Ak Parti değiştirmek ve kaldırmak zorunda olduğu bir düzenin izni, gözetimi ve denetimi altında çalışan, çalışmak mecburiyetinde olan demokratik partilerden bir parti oldu gerçeğini neden görmezlikten geliyoruz? Hiç bir düzen kendisini yok edecek bir alternatife müsade eder mi?
Karşılaştırma yaptığınız şahıslar ve zamanlar ve zeminler ile AK Parti, ve Erdoğan zaman ve zemini aynı şartlarda değil ki aynı neticelere yakın bir netice bekleyelim.
Sadece Salahaddin Eyyubi dönemini ele alalım. O zaman Haçlılarla cephelerde vuruşuyorduk. Adları da ahmet, kemal, mehmet…. olsa bile şimdi haçlılar evimizde, sokakta, okulda, çarşıda kısaca bizi yöneten bürokratlar, devlet adamları…
AK Parti medeniyetimizi inşa etmek gibi bir sorumluluğa talip ise önce bu ülkedeki insanın ruh ve düşünce dünyasını ihya ve inşa etmelidir. Çağdaş Haçlı zihniyeti ve dünya görüşüyle islam medeniyeti ne inşa ve ne de ihya olur. Sadece edebiyatını yapmış oluruz. Millet olarak;Önce insan, sonra insan, daha sonra yine insanın medeniyet ve kültür değerlerimize göre inşasına yönelmeliyiz.
Bizim bel ve gönül bağladığımız fikir ve düşünce adamları ve öncülerimiz de parti girdabından kendilerini kurtarıp halkın, gençliğin içine girip her il ve ilçede ”Diriliş”, ”Kurtuluş”, ”Büyük Doğu” vs. kültür ocakları kurarak insanımızı statükonun çekim alanından sıyırıp islami eksene doğru çekmesi gerekiyor.
Peki onlar ne yapıyor? Kimisi fildişi kulesinde beyaz atlı prens, kimisi insana ve eşyaya küsmüş, kimisi kendi doğrularından başka kimseye bir şanş tanımıyor….daha da uzatılabilir mesele. AK Partiyi kurtarıcı, kurucu, inşaedici ve ihya edici bir medeniyet kalesi gibi görmek ve ondan beklenmemesi gereken şeyleri beklemek hem bir ham hayal ve hem de onda olmayan bir şeyi ondan istemek olur.

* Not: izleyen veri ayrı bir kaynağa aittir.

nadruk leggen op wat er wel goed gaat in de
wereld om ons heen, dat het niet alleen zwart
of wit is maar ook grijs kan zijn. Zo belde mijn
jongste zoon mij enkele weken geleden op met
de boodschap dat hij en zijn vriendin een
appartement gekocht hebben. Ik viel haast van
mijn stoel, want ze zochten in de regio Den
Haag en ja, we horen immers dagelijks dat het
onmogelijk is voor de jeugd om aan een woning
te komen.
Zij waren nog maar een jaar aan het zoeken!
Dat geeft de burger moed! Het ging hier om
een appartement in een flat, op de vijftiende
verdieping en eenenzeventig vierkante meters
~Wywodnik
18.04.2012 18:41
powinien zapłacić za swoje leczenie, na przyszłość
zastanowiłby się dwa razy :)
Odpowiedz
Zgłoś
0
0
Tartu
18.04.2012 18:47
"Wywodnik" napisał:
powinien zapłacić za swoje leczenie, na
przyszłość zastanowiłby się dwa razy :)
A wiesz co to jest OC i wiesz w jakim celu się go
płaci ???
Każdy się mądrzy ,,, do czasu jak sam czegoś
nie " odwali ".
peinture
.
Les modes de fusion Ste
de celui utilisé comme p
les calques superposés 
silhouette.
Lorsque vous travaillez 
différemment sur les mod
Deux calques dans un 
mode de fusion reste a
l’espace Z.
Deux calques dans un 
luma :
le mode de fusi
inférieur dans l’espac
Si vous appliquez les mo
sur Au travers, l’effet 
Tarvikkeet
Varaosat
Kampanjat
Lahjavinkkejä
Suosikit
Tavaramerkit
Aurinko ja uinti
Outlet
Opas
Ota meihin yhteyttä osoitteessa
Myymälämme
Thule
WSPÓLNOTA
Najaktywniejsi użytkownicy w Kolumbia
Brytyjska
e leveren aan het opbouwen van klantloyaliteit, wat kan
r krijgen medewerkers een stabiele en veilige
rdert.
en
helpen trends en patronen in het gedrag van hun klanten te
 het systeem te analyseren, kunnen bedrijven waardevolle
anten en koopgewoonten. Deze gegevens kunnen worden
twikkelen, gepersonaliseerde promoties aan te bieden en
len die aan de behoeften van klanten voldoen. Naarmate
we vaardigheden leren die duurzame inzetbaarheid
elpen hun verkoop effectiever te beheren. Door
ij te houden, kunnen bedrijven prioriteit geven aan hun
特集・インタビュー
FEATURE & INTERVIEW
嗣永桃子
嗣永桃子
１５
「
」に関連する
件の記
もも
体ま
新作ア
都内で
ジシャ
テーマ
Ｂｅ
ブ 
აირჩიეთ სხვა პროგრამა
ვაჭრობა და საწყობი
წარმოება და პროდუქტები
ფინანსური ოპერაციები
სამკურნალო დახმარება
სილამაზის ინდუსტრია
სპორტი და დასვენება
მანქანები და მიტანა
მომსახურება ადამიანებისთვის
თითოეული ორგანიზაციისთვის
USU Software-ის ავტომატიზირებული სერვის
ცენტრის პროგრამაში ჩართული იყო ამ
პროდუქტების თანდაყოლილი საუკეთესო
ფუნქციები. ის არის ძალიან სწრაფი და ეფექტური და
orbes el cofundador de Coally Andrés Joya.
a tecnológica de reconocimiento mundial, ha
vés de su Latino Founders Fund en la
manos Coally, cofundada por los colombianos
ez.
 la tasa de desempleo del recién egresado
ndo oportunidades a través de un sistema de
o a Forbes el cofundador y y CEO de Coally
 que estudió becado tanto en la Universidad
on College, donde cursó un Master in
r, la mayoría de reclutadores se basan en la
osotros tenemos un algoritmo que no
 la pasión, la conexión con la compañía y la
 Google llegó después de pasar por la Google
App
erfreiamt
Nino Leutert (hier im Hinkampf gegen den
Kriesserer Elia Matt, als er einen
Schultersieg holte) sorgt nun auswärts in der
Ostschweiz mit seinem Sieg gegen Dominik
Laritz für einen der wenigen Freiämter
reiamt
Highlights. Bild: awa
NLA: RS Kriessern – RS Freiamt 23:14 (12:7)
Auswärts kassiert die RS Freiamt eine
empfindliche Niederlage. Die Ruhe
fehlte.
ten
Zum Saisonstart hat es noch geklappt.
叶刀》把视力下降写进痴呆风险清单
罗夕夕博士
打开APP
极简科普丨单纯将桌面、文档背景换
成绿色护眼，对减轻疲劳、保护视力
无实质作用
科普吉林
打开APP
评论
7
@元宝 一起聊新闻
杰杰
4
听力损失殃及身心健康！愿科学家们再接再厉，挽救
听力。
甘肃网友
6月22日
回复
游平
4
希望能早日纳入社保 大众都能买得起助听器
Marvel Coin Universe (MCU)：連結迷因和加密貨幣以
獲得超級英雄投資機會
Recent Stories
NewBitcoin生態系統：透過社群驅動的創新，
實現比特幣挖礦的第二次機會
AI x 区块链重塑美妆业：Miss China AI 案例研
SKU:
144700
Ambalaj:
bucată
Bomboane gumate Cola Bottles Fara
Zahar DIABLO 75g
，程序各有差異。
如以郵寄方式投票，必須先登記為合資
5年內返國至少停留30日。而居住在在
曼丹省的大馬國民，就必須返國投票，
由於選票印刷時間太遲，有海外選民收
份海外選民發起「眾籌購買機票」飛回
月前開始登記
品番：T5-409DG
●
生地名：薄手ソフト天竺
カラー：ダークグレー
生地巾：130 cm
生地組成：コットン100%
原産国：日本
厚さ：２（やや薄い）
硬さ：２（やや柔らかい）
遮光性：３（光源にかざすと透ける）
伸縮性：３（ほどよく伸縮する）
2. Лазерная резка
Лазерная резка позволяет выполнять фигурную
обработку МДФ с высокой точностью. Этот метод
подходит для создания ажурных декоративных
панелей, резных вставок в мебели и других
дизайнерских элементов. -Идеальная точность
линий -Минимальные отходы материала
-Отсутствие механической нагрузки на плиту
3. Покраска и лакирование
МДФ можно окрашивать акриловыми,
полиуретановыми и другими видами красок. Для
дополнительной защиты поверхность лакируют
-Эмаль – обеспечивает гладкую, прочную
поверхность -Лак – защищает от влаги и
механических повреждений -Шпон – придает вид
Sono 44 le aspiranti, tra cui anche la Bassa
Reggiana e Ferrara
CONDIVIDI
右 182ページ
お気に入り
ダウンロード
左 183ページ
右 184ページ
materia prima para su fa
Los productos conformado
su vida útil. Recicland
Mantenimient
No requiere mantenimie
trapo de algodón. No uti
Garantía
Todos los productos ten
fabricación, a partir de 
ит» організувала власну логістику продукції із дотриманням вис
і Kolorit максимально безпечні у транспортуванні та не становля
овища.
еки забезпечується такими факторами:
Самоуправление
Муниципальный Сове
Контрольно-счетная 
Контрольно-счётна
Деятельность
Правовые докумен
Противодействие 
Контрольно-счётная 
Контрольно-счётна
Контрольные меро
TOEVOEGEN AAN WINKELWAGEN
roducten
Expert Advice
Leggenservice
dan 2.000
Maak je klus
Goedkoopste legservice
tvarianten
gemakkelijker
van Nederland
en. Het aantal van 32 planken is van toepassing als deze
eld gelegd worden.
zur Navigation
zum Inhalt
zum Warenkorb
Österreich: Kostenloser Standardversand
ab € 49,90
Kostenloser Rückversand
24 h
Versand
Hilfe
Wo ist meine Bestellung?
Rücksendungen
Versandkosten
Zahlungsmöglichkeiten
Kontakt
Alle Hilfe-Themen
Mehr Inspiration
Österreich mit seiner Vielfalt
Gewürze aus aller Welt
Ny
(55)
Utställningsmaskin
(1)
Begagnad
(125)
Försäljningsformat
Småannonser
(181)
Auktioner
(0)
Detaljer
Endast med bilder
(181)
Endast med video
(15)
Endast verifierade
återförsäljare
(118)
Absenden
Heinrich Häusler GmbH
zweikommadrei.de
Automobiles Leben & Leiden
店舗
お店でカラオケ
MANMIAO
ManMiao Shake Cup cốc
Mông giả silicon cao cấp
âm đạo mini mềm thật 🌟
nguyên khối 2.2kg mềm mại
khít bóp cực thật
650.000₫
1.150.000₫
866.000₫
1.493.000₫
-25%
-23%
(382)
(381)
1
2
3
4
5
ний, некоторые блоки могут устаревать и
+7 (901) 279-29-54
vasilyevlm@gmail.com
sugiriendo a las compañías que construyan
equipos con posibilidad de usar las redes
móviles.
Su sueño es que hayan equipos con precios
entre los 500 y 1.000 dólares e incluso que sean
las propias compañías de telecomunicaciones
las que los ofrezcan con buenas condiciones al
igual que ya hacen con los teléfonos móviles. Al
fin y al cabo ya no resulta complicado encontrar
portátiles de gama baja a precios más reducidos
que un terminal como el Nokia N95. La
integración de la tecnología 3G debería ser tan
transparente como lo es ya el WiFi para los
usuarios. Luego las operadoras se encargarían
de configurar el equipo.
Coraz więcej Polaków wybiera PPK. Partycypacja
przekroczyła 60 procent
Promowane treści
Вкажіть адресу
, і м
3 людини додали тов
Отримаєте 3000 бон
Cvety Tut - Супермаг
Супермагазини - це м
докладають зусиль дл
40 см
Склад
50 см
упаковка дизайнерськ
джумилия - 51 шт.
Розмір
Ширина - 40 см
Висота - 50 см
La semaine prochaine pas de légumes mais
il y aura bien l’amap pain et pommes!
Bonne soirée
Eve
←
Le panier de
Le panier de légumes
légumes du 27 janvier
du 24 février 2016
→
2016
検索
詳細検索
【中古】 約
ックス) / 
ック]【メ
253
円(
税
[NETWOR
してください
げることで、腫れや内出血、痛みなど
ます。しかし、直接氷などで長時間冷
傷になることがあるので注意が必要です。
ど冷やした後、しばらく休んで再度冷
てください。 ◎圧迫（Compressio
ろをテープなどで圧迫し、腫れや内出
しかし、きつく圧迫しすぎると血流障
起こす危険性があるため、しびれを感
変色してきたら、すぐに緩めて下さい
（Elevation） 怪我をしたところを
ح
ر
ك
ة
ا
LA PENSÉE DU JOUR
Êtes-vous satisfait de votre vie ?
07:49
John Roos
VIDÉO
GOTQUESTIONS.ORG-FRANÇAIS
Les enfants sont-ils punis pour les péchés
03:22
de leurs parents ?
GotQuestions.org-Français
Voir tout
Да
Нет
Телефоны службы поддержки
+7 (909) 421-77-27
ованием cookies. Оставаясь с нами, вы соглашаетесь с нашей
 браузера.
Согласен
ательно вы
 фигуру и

İslam medeniyet ve kültürünü inşa ve ihya edecek nesiller ve düşünce akımları önce batı ve batı medeniyetini inkar etmek ve onunla ölümüne savaşmak zorundadır. Küfrü inkar etmeden, islamı kabul etmek olmaz. Teslimiyet; statükoyu ve Tağuta ait olanı inkar ve Allaha iman etmeyi gerektiriyor.
Putlardan, putçulardan, put yapan ve satanlardan uzaklaşmadan, onlardan temizlenmeden, onların kirlerinden arınmadan bir medeniyetin inşa ve ihyasından bahsedemeyiz.
Selahattin Eyyubi ve diğer adı geçen büyüklerimizin kendi sistemi, ordusu ve hakim ve muktedir oldukları bir otoriteleri vardı. Devlet Başkanı ve kumandan olarak da onun için başarıdan başarılara imza atıyorlardı. Bu gün bizim içinde bulunduğumuz bu günler ve yaşadığımız realiteler ortada. O zamanların şartlarına göre bu zamanları sorgulamaya, değerlendirmeye ve yargılamaya kalkma yanılgısına düşmeyelim. Zemin, zaman, içinde bulunulan şartlar % yüz fark arzediyor.
Osmanlının en güçlü olduğu zamana göre bu günlerimizi değerlendirip yöneticilerimizi neden Viyana önlerinde değiliz diye hesaba çekebilir miyiz.